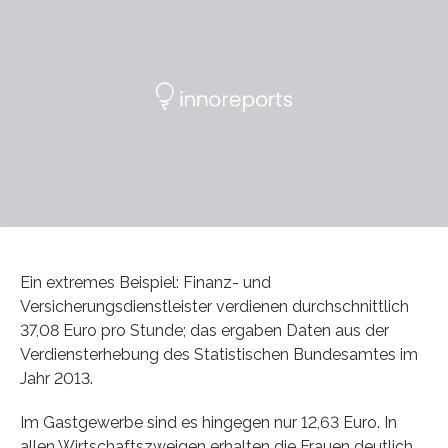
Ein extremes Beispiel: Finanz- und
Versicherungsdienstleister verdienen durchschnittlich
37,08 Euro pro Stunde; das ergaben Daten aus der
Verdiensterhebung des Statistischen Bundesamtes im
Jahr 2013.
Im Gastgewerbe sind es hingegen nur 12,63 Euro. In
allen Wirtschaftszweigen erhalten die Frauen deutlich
-------------------------
● PROBLEM TO WORK ON: Only the lines holding the word "Euro" belong in the answer; copy them from the listing above.

● TASK RESPONSE:
37,08 Euro pro Stunde; das ergaben Daten aus der
Im Gastgewerbe sind es hingegen nur 12,63 Euro. In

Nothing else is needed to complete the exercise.